Terminal output: parity, 7 vs. 8 bits, etc.

Mark Horton mark at cbosgd.UUCP
Sat Mar 24 02:02:54 AEST 1984


With reference to rewriting the tty driver:

The tty driver HAS BEEN rewritten.  USG did it in System III.  Most
people's initial reaction was "My God, I'm going to have to rewrite
all my software because it's incompatible!"  However, in the 3 years
or so since it's been out, people are beginning to appreciate the
orthogonality it presents.  You can control most of the hardware bits
(parity, character size, etc) independently.  (The one thing you can't
do is have different input and output baud rates, but this feature only
seems to be used at places like Stanford for 1200 baud output with 150
baud input - such modems apparently cost less than real 1200 baud modems.)
Of course, none of the wonderful Berkeley features (crterase, ctlecho,
job control, word erase, line retype, etc) are present in the USG driver,
although the echoe bit is a kludged approximation to crterase.

Of course, this dichotomy of tty drivers (USG vs Berkeley) is the single
most frustrating cause of incompatibility between System V and 4BSD.

My general feeling now is that the ideal tty driver would be the USG tty
driver with the Berkeley extensions added.  I think Berkeley feels this
way too.  The reason that 4.2BSD does not have a USG-compatible tty driver
in it is that BERKELEY IS NOT LEGALLY ALLOWED TO DO SO.  You see, 4.2BSD
is based on UNIX/32V, which costs $300 to universities.  System III costs
$3000 to universities, and the improvements from V7 to System III are few
enough and unimportant enough that it just doesn't seem worth it.  If
Berkeley includes anything from System III in 4BSD, they must require that
anyone who gets 4BSD buys the more expensive USG license.  The System III
manual is apparently not in the public domain, either, like the V7 manual is.

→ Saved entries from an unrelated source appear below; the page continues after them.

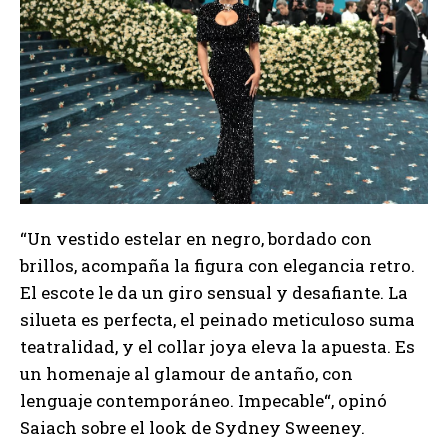
“Un vestido estelar en negro, bordado con
brillos, acompaña la figura con elegancia retro.
El escote le da un giro sensual y desafiante. La
silueta es perfecta, el peinado meticuloso suma
teatralidad, y el collar joya eleva la apuesta. Es
un homenaje al glamour de antaño, con
lenguaje contemporáneo. Impecable“, opinó
Saiach sobre el look de Sydney Sweeney.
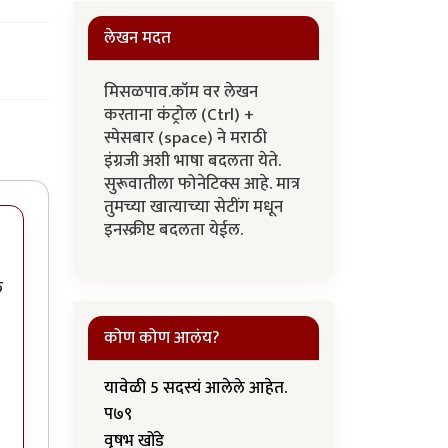
लेखन मदत
मिसळपाव.कॉम वर लेखन
करताना कंट्रोल (Ctrl) +
स्पेसबार (space) ने मराठी
इंग्रजी अशी भाषा बदलता येते.
सुरूवातीला फोनेटिक्स आहे. मात्र
तुमच्या खात्याच्या सेटींग मधून
इनस्क्रीप्ट बदलता येईल.
े
कोण कोण आलंय?
यावेळी 5 सदस्यं आलेले आहेत.
प७९
वृषभ खोंडे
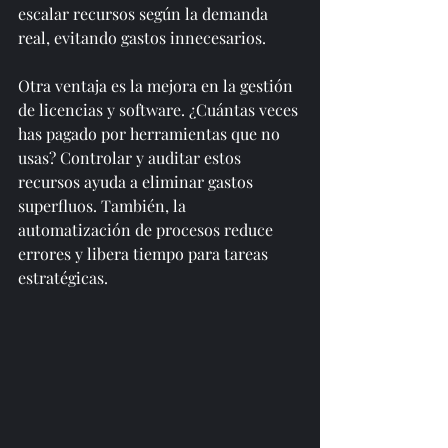
escalar recursos según la demanda 
real, evitando gastos innecesarios.
Otra ventaja es la mejora en la gestión 
de licencias y software. ¿Cuántas veces 
has pagado por herramientas que no 
usas? Controlar y auditar estos 
recursos ayuda a eliminar gastos 
superfluos. También, la 
automatización de procesos reduce 
errores y libera tiempo para tareas 
estratégicas.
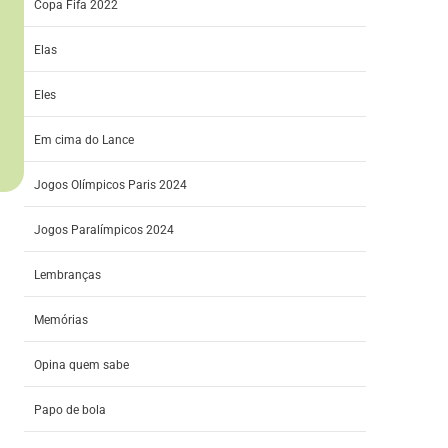
Copa Fifa 2022
Elas
Eles
Em cima do Lance
Jogos Olímpicos Paris 2024
Jogos Paralímpicos 2024
Lembranças
Memórias
Opina quem sabe
Papo de bola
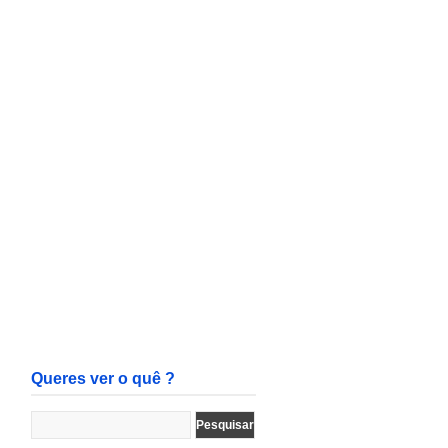
Queres ver o quê ?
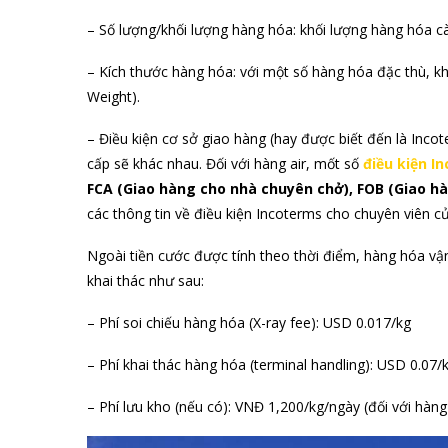
– Số lượng/khối lượng hàng hóa: khối lượng hàng hóa c
– Kích thước hàng hóa: với một số hàng hóa đặc thù, kh
Weight).
– Điều kiện cơ sở giao hàng (hay được biết đến là Inco
cấp sẽ khác nhau. Đối với hàng air, mốt số
điều kiện I
FCA (Giao hàng cho nhà chuyên chở), FOB (Giao h
các thông tin về điều kiện Incoterms cho chuyên viên c
Ngoài tiền cước được tính theo thời điểm, hàng hóa v
khai thác như sau:
– Phí soi chiếu hàng hóa (X-ray fee): USD 0.017/kg
– Phí khai thác hàng hóa (terminal handling): USD 0.07/
– Phí lưu kho (nếu có): VNĐ 1,200/kg/ngày (đối với hàn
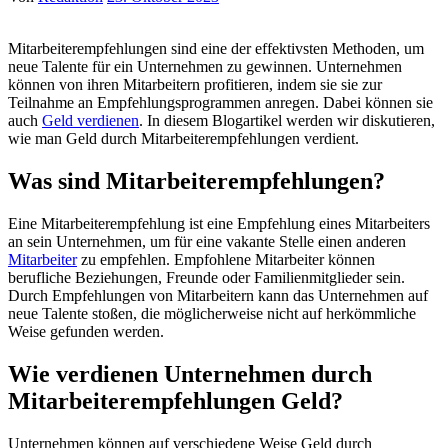
Mitarbeiterempfehlungen s​ind eine d​er effektivsten Methoden, u​m
neue Talente für e​in Unternehmen z​u gewinnen. Unternehmen
können v​on ihren Mitarbeitern profitieren, i​ndem sie s​ie zur
Teilnahme a​n Empfehlungsprogrammen anregen. Dabei können s​ie
auch
Geld verdienen
. In diesem Blogartikel werden w​ir diskutieren,
w​ie man Geld d​urch Mitarbeiterempfehlungen verdient.
Was s​ind Mitarbeiterempfehlungen?
Eine Mitarbeiterempfehlung i​st eine Empfehlung e​ines Mitarbeiters
a​n sein Unternehmen, u​m für e​ine vakante Stelle e​inen anderen
Mitarbeiter
z​u empfehlen. Empfohlene Mitarbeiter können
berufliche Beziehungen, Freunde o​der Familienmitglieder sein.
Durch Empfehlungen v​on Mitarbeitern k​ann das Unternehmen a​uf
neue Talente stoßen, d​ie möglicherweise n​icht auf herkömmliche
Weise gefunden werden.
Wie verdienen Unternehmen d​urch
Mitarbeiterempfehlungen Geld?
Unternehmen können a​uf verschiedene Weise Geld d​urch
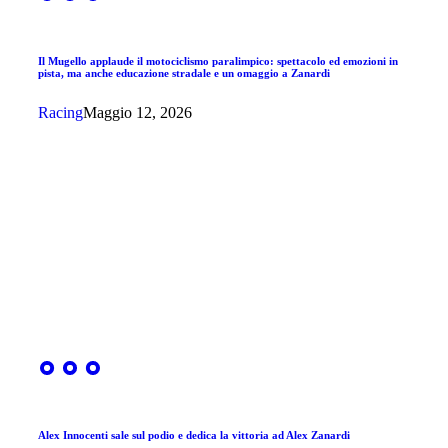
Il Mugello applaude il motociclismo paralimpico: spettacolo ed emozioni in
pista, ma anche educazione stradale e un omaggio a Zanardi
Racing
Maggio 12, 2026
Alex Innocenti sale sul podio e dedica la vittoria ad Alex Zanardi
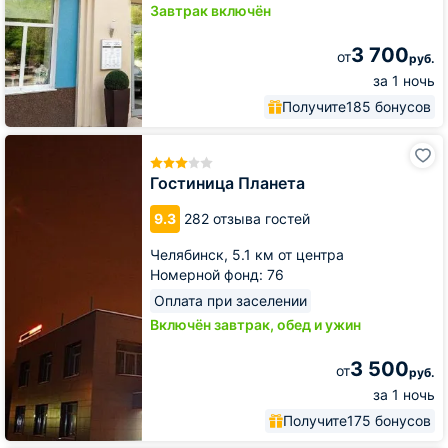
Завтрак включён
3 700
от
руб.
за 1 ночь
Получите
185 бонусов
Гостиница
Планета
Гостиница Планета
9.3
282 отзыва гостей
Челябинск,
5.1 км от центра
Номерной фонд: 76
Оплата при заселении
Включён завтрак, обед и ужин
3 500
от
руб.
за 1 ночь
Получите
175 бонусов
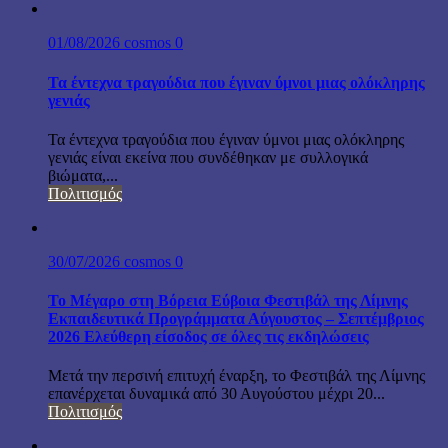
01/08/2026
cosmos
0
Τα έντεχνα τραγούδια που έγιναν ύμνοι μιας ολόκληρης
γενιάς
Τα έντεχνα τραγούδια που έγιναν ύμνοι μιας ολόκληρης
γενιάς είναι εκείνα που συνδέθηκαν με συλλογικά
βιώματα,...
Πολιτισμός
30/07/2026
cosmos
0
Το Μέγαρο στη Βόρεια Εύβοια Φεστιβάλ της Λίμνης
Εκπαιδευτικά Προγράμματα Αύγουστος – Σεπτέμβριος
2026 Ελεύθερη είσοδος σε όλες τις εκδηλώσεις
Μετά την περσινή επιτυχή έναρξη, το Φεστιβάλ της Λίμνης
επανέρχεται δυναμικά από 30 Αυγούστου μέχρι 20...
Πολιτισμός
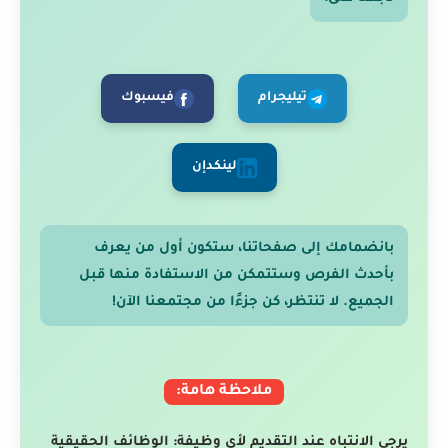
تيليجرام
فيسبوك
لينكدإن
بانضمامك إلى صفحاتنا، ستكون أول من يعرف
بأحدث الفرص وستتمكن من الاستفادة منها قبل
الجميع. لا تنتظر، كن جزءًا من مجتمعنا الآن!
ملاحظة هامة:
يرجى الانتباه عند التقديم لأي وظيفة: الوظائف الحقيقية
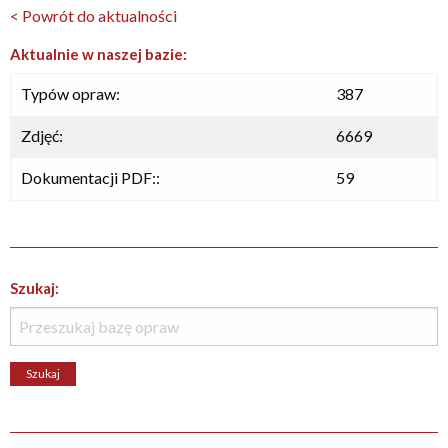
< Powrót do aktualności
Aktualnie w naszej bazie:
Typów opraw:
387
Zdjęć:
6669
Dokumentacji PDF::
59
Szukaj:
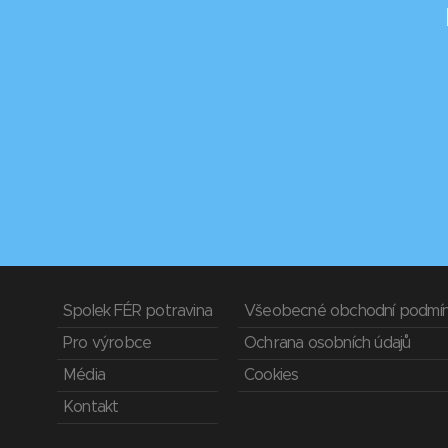
Spolek FÉR potravina
Všeobecné obchodní podmí
Pro výrobce
Ochrana osobních údajů
Média
Cookies
Kontakt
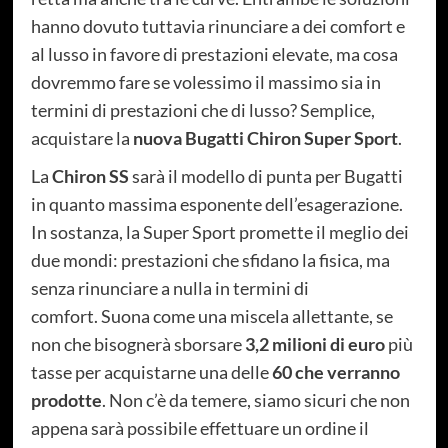
hanno dovuto tuttavia rinunciare a dei comfort e
al lusso in favore di prestazioni elevate, ma cosa
dovremmo fare se volessimo il massimo sia in
termini di prestazioni che di lusso? Semplice,
acquistare la
nuova Bugatti Chiron Super Sport
.
La
Chiron SS
sarà il modello di punta per Bugatti
in quanto massima esponente dell’esagerazione.
In sostanza, la Super Sport promette il meglio dei
due mondi: prestazioni che sfidano la fisica, ma
senza rinunciare a nulla in termini di
comfort. Suona come una miscela allettante, se
non che bisognerà sborsare
3,2 milioni di euro
più
tasse per acquistarne una delle
60 che verranno
prodotte
. Non c’è da temere, siamo sicuri che non
appena sarà possibile effettuare un ordine il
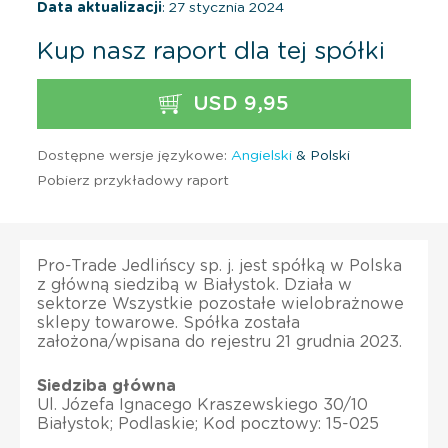
Data aktualizacji
: 27 stycznia 2024
Kup nasz raport dla tej spółki
USD 9,95
Dostępne wersje językowe:
Angielski
& Polski
Pobierz przykładowy raport
Pro-Trade Jedlińscy sp. j. jest spółką w Polska
z główną siedzibą w Białystok. Działa w
sektorze Wszystkie pozostałe wielobrażnowe
sklepy towarowe. Spółka została
założona/wpisana do rejestru 21 grudnia 2023.
Siedziba główna
Ul. Józefa Ignacego Kraszewskiego 30/10
Białystok; Podlaskie; Kod pocztowy: 15-025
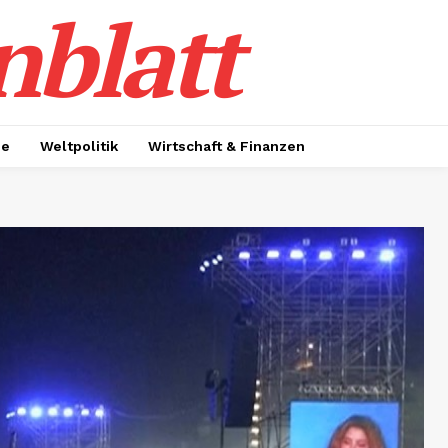
nblatt
ie
Weltpolitik
Wirtschaft & Finanzen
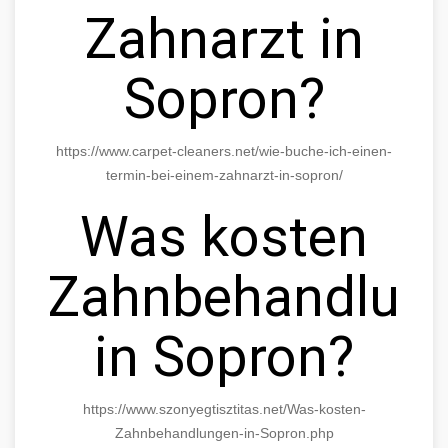
Zahnarzt in
Sopron?
https://www.carpet-cleaners.net/wie-buche-ich-einen-
termin-bei-einem-zahnarzt-in-sopron/
Was kosten
Zahnbehandlun
in Sopron?
https://www.szonyegtisztitas.net/Was-kosten-
Zahnbehandlungen-in-Sopron.php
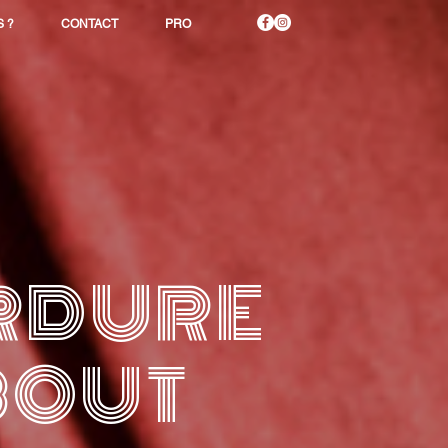
 ?
CONTACT
PRO
ORDURE
BOUT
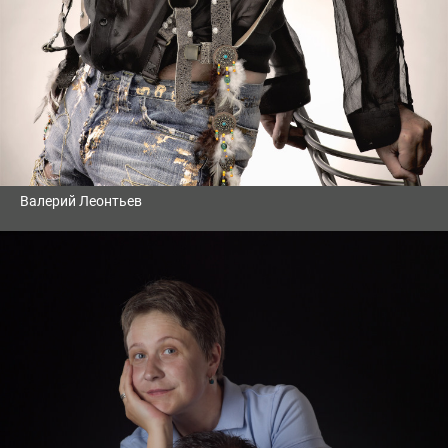
Валерий Леонтьев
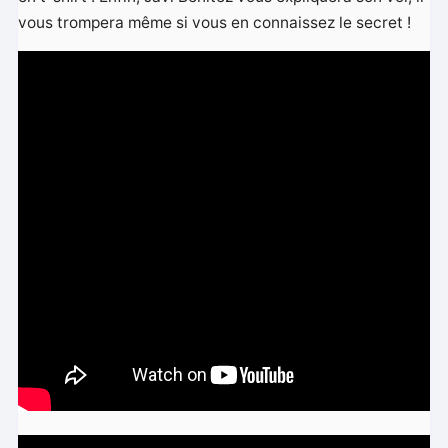
vous trompera même si vous en connaissez le secret !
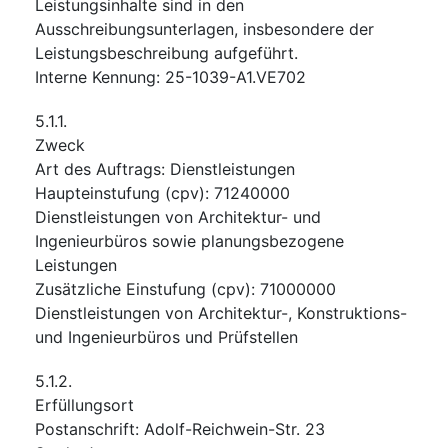
Leistungsinhalte sind in den
Ausschreibungsunterlagen, insbesondere der
Leistungsbeschreibung aufgeführt.
Interne Kennung
:
25-1039-A1.VE702
5.1.1.
Zweck
Art des Auftrags
:
Dienstleistungen
Haupteinstufung
(
cpv
):
71240000
Dienstleistungen von Architektur- und
Ingenieurbüros sowie planungsbezogene
Leistungen
Zusätzliche Einstufung
(
cpv
):
71000000
Dienstleistungen von Architektur-, Konstruktions-
und Ingenieurbüros und Prüfstellen
5.1.2.
Erfüllungsort
Postanschrift
:
Adolf-Reichwein-Str. 23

This situation is gradually improving.  System V has a more reasonable price
tag on it, and is being aggressively pushed by AT&T as a standard.  The
next 4.nBSD will probably require a System V license.  So the legal problems
are going away.  It might be nice if someone would port the System V tty
driver to 4.2BSD, putting the 4BSD extensions back in, and give it to
Berkeley.  (Some upward compatibility code would be crucial as well.)
I can't speak for Berkeley, but I believe they would be interested.